正确进行多个CUDA块同步的方法

Tia*_*ian 0 synchronization cuda block

我喜欢对多个块进行 CUDA 同步。它并不是对于 __syncthreads() 可以轻松处理的每个块。

我看到关于这个主题的现有讨论,例如cuda 块同步,我喜欢 @johan 提出的简单解决方案, https: //stackoverflow.com/a/67252761/3188690,本质上它使用 64 位计数器跟踪同步块。

但是,我编写了以下代码试图完成类似的工作,但遇到了问题。这里我使用这个术语environment是为了使wkNumberEnvs这个环境中的块能够同步。它有一个柜台。我曾经atomicAdd()计算有多少块已经自己同步,一旦同步块的数量 == wkBlocksPerEnv,我就知道所有块都完成了同步,并且可以自由运行。然而,它有一个奇怪的结果,我不确定为什么。

问题就出在这个while循环上。由于所有块的第一个线程都在执行atomicAdd,因此有一个while循环来检查,直到条件满足。但我发现有些块会陷入无限循环,我不确定为什么最终无法满足条件?如果我在 或 中打印一些消息*** I can print here 1*** I can print here 2则不会出现无限循环,一切都很完美。我没有看到明显的东西。
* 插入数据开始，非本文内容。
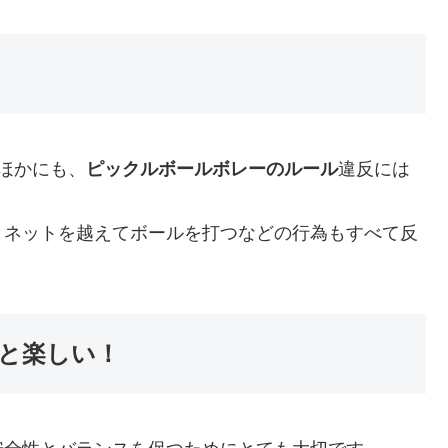
ほかにも、
ピックルボールボレーのルール
違反には
、ネットを越えてボールを打つなどの行為もすべて反
と楽しい！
const int wkBlocksPerEnv = 2;

__device__ int env_sync_block_count[wkNumberEnvs];

__device__ void syncthreads_for_env(){
    // sync threads for each block so all threads in this block finished the previous tasks
    __syncthreads();

    // sync threads for wkBlocksPerEnv blocks for each environment
    if(wkBlocksPerEnv > 1){
       const int kThisEnvId = get_env_scope_block_id(blockIdx.x);

       if (threadIdx.x == 0){
            // incrementing env_sync_block_count by 1
            atomicAdd(&env_sync_block_count[kThisEnvId], 1);
            // *** I can print here 1
            while(env_sync_block_count[kThisEnvId] != wkBlocksPerEnv){
            // *** I can print here 2
            }

    // Do the next job ...
    }
}
Run Code Online (Sandbox Code Playgroud)

小智 5

您的代码存在两个潜在问题。缓存和块调度。

缓存可以防止您在 while 循环期间观察到更新的值。

如果等待尚未调度的块的更新,块调度可能会导致死锁。由于 CUDA 不保证调度块的特定顺序,因此防止这种死锁的唯一方法是限制网格中的块数量,以便所有块可以同时运行。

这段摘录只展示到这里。